Eines ihrer wichtigsten Ziele, nämlich die Banken zu einer großzügigeren Kreditvergabe an die Wirtschaft zu bewegen, hat die EZB bislang nicht erreicht. Zum anderen erreichen die europäischen Aktienmärkte - insbesondere der Dax - befeuert durch die niedrigen Zinsen Woche für Woche neue Höchststände. Diese Entwicklung ist jedoch nicht durch die konjunkturelle Entwicklung in Europa unterlegt. Insbesondere für europäische Aktien sehe ich daher die Gefahr für eine Blasenbildung. Last but not least existiert derzeit auch keine wirkliche Deflationsgefahr, die extreme Maßnahmen rechtfertigen würde. Die heutige Entscheidung der EZB geht daher zu weit.
Die EZB hat die Markterwartungen mit der Zinssenkung erst einmal erfüllt. Große Überraschungen gab es nicht, von daher wundert es mich, dass der Euro jetzt nachgibt. Nun richtet sich die Aufmerksamkeit auf die Pressekonferenz mit EZB-Chef Mario Draghi, da wird sicherlich noch einiges kommen.
Die Zinssenkung war keine Überraschung. Aber es gibt den Hinweis der EZB, dass noch mehr kommt. Der Markt setzt offensichtlich darauf, dass eine starke Liquiditätsmaßnahme in hohem Umfang kommen könnte oder eine deutliche Andeutung, dass es QE durch die EZB geben könnte - deshalb fällt der Euro. Ich empfinde das allerdings als mutig, denn es könnten ja auch lediglich relativ schwache Maßnahmen verkündet werden.
Für sich betrachtet sind die Zinssenkungen und der negative Einlagezins eher symbolische Maßnahmen: Sie werden weder die Kreditvergabe in den Krisenländern maßgeblich verbessern noch das Deflationsrisiko deutlich mindern. Ich interpretiere sie aber als Startsignal und Anfang einer neuen EZB-Strategie einer stärkeren geldpolitischen Expansion. Als erste Schritte in einer Reihe von weiteren Maßnahmen in den kommenden Monaten sind sie bedeutungsvoll. Die EZB-Maßnahmen bergen große Risiken: Sie könnten die Blasenbildung und das riskante Verhalten von Banken noch verstärken. Allerdings wäre es noch riskanter und eine deutlich schlechtere Option, wenn die EZB nichts täte.
Ein negativer Zins auf die Einlagen der Geschäftsbanken bei der EZB wird kaum zur gewünschten Belebung der Kreditvergabe und des Interbankenmarktes führen. An Liquidität zur Kreditvergabe mangelt es im Eurosystem nicht. Es sind eher überschuldete Unternehmen beziehungsweise hohe Kreditrisiken, die in den Peripherieländern eine Ausweitung der Kreditvergabe verhindern. Die Banken werden daher vermutlich entweder ihre Überschussliquidität weiter abbauen oder lieber Verluste durch den negativen Einlagenzins in Kauf nehmen, als zu hohe Risiken an anderer Stelle einzugehen - etwa durch zusätzliche Interbankenkredite.

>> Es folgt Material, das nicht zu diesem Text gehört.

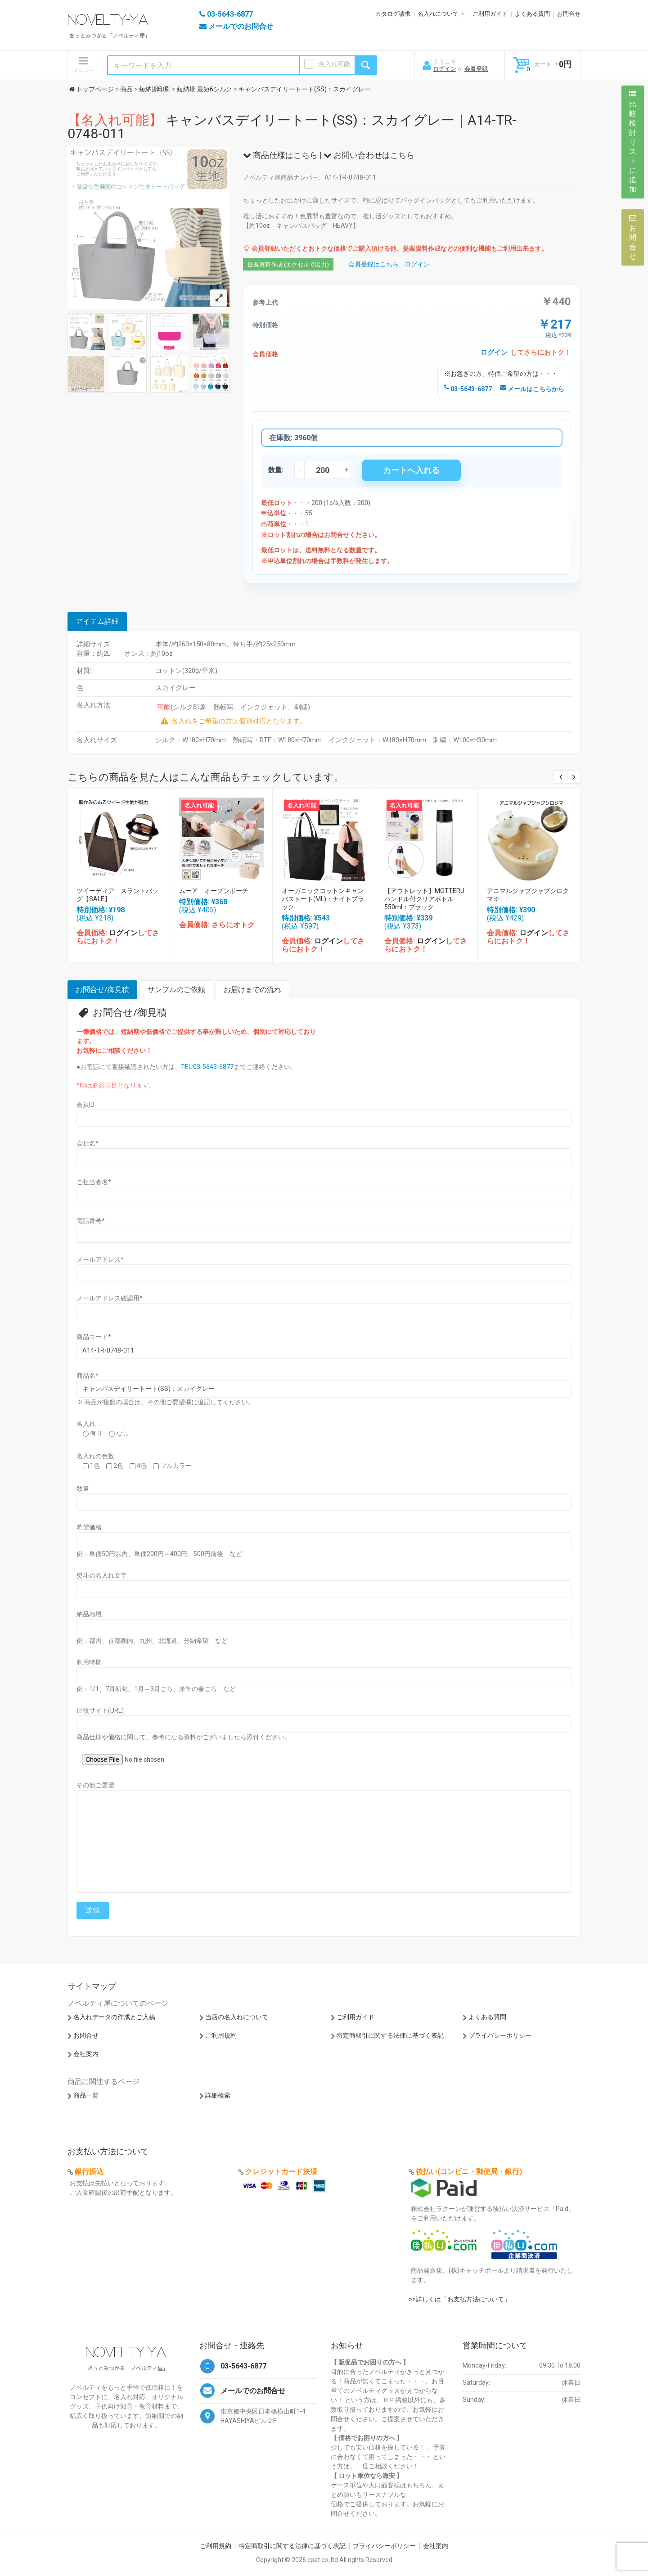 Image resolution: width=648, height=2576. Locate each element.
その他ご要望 (95, 1785)
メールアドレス (100, 1259)
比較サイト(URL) (100, 1710)
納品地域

Die EZB hat ihren Hauptrefinanzierungssatz nur um 10 Basispunkte auf 0,15 Prozent gesenkt und nicht wie von den meisten Beobachtern erwartet um 15 Basispunkte. Wenn die EZB ihre Politik in den kommenden Monaten noch einmal lockern wollte, könnte sie ihre Leitzinsen also noch einmal senken und müsste nicht direkt zum Hammer der Staatsanleihenkäufe greifen. Der negative Einlagenzins führt nicht dazu, dass die Banken in den Krisenländern mehr Kredite an die Unternehmen ausreichen. Denn die Banken leiden nicht unter vermeintlich zu hohen Notenbankzinsen, sondern unter dem hohen Bestand fauler Kredite, an dem Negativzinsen nichts ändern. Die wahren Nutznießer des negativen Leitzinses sind die Finanzminister der hoch verschuldeten Krisenländer.
Die Zinssenkung von heute gibt wenig neue Impulse für richtiges Wachstum. Die EZB muss daher vielleicht sogar noch mehr tun. Für die Sparer ändert sich mit dem heutigen Schritt wenig. Die wichtigste Einkommensquelle für die überwältigende Mehrheit aller Europäer ist ohnehin das Gehalt, der Lohn oder die beitragsfinanzierte Rente. Das alles steigt nur, wenn die Wirtschaft wächst. Dann steigen auch die Zinsen an den Finanzmärkten - übrigens auch ohne die EZB - wieder, denn es wird mehr investiert und die Nachfrage nach Kredit steigt. Wie wir das schaffen, darüber sollten wir derzeit vor allem nachdenken.